Guarding Graph Neural Networks for Unsupervised Graph Anomaly Detection.

Unsupervised graph anomaly detection aims at identifying rare patterns that deviate from the majority in a graph without the aid of labels, which is important for a variety of real-world applications. Recent advances have utilized graph neural networks (GNNs) to learn effective node representations by aggregating information from neighborhoods. This is motivated by the hypothesis that nodes in the graph tend to exhibit consistent behaviors with their neighborhoods. However, such consistency can be disrupted by graph anomalies in multiple ways. Most existing methods directly employ GNNs to learn representations, disregarding the negative impact of graph anomalies on GNNs, resulting in suboptimal node representations and anomaly detection performance. While a few recent approaches have redesigned GNNs for graph anomaly detection under semi-supervised label guidance, how to address the adverse effects of graph anomalies on GNNs in unsupervised scenarios and learn effective representations for anomaly detection are still underexplored. To bridge this gap, in this article, we propose a simple, yet effective framework for guarding GNNs for unsupervised graph anomaly detection (G3AD).
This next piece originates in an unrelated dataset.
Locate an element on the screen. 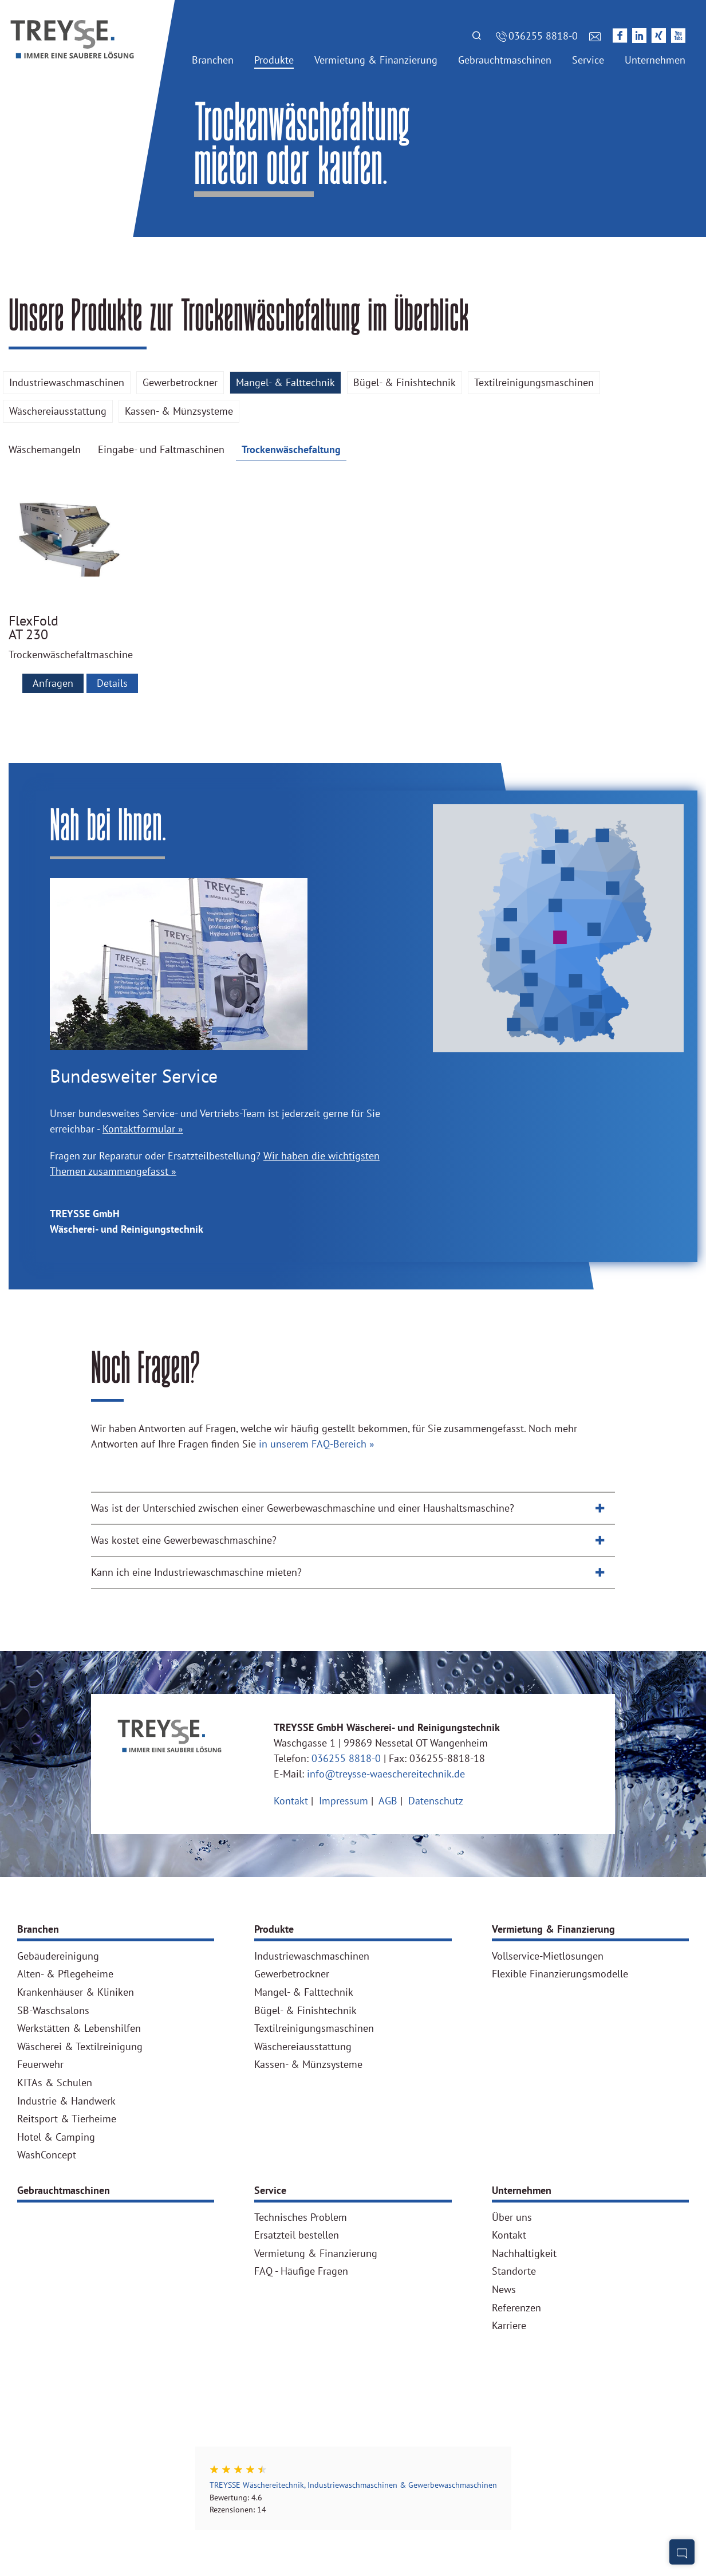 The image size is (706, 2576). News is located at coordinates (504, 2289).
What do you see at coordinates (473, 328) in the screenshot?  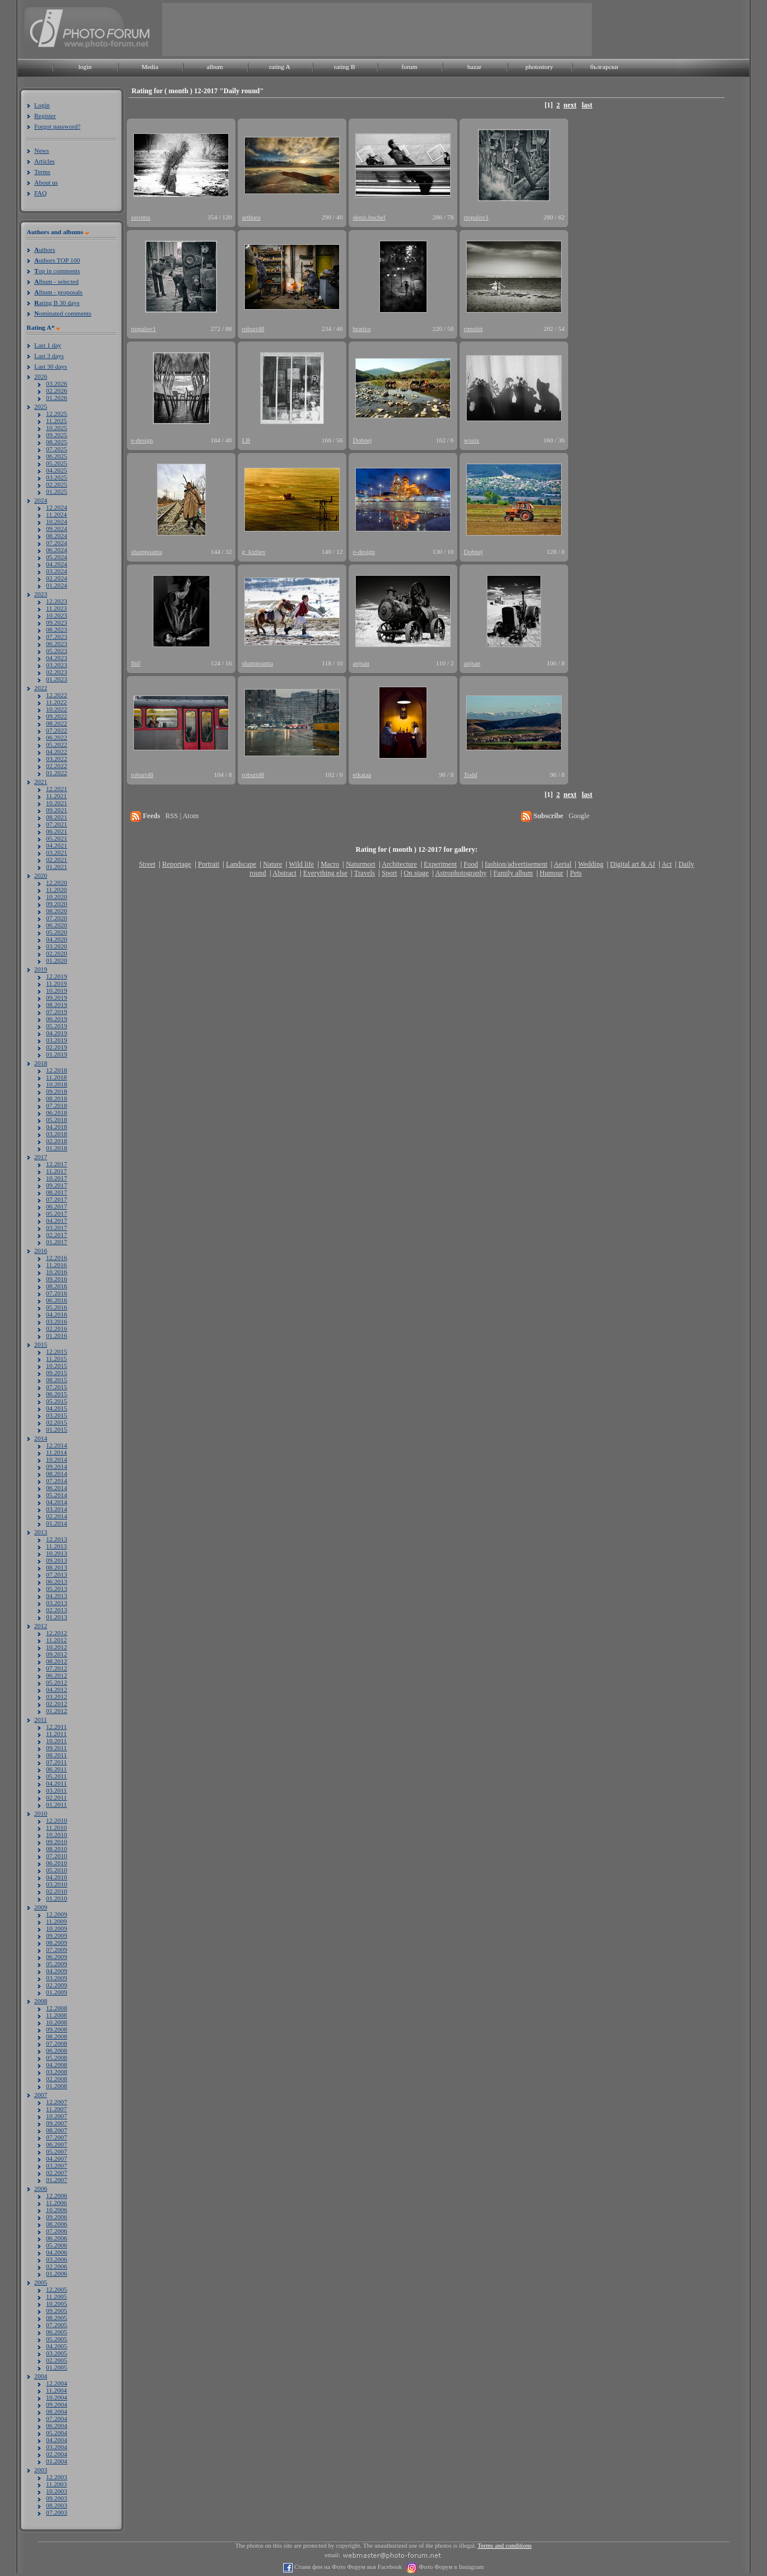 I see `rimohit` at bounding box center [473, 328].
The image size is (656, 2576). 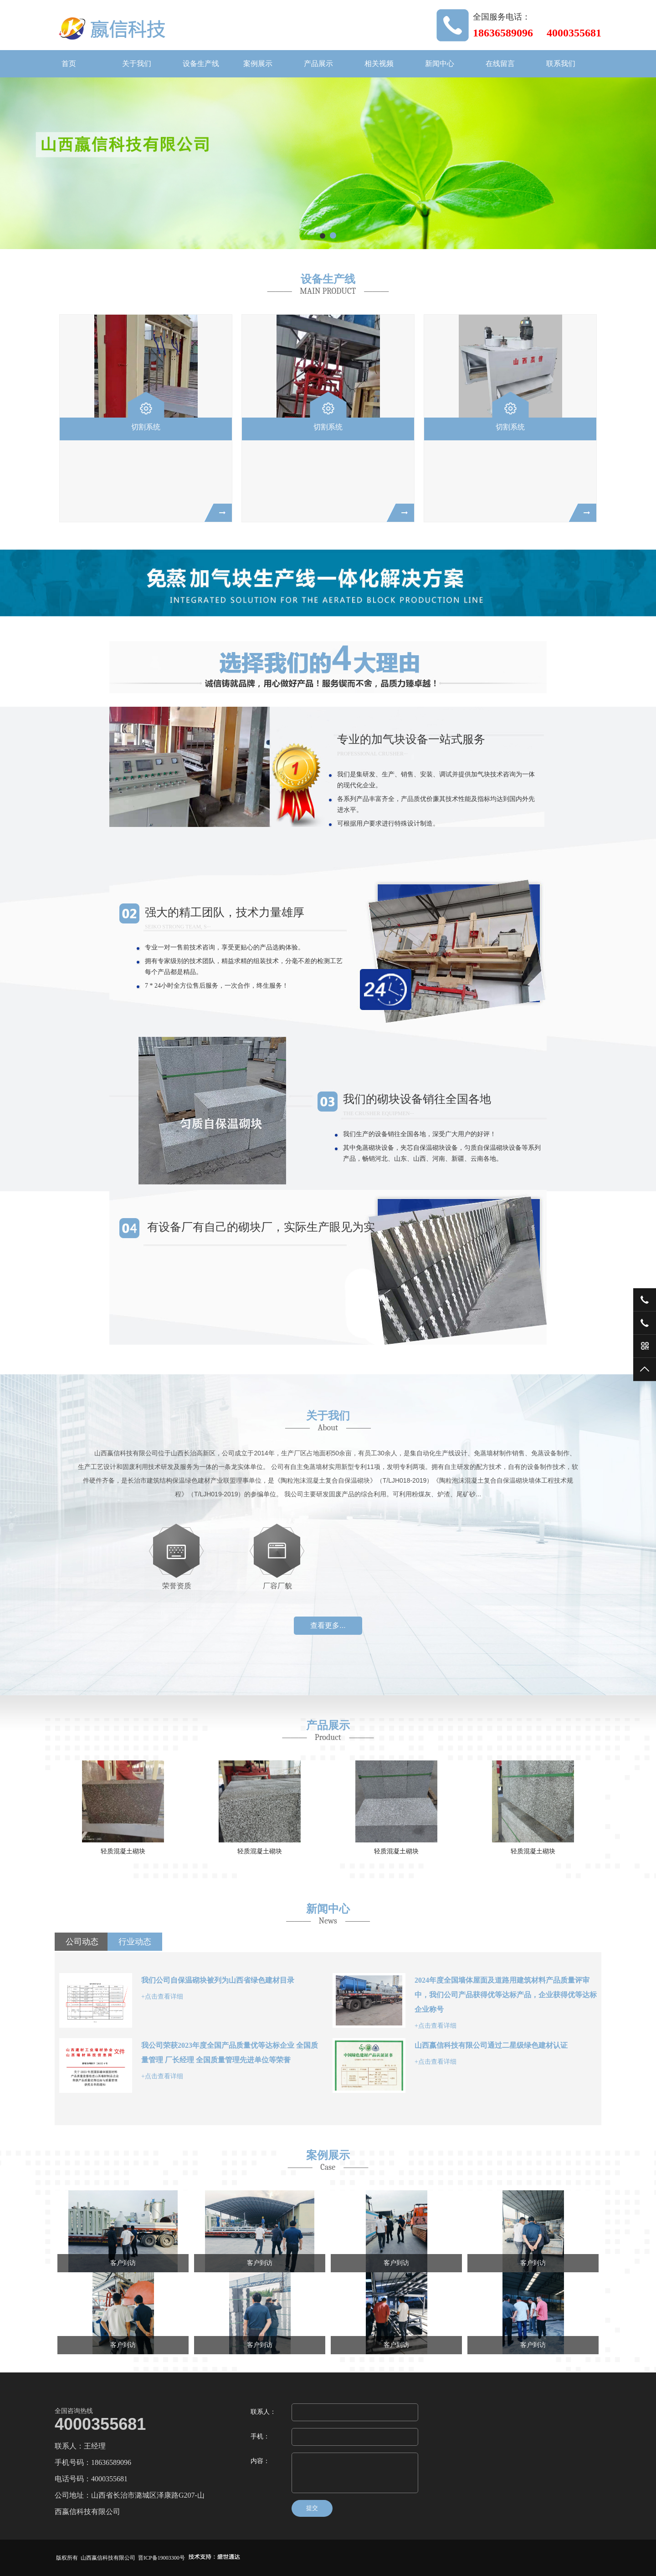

Specifically, G3AD first introduces two auxiliary networks along with correlation constraints to guard the GNNs against inconsistent information encoding. Furthermore, G3AD introduces an adaptive caching (AC) module to guard the GNNs from directly reconstructing the observed graph data that contains anomalies. Extensive experiments demonstrate that our G3AD can outperform 20 state-of-the-art methods on both synthetic and real-world graph anomaly datasets, with flexible generalization ability in different GNN backbones.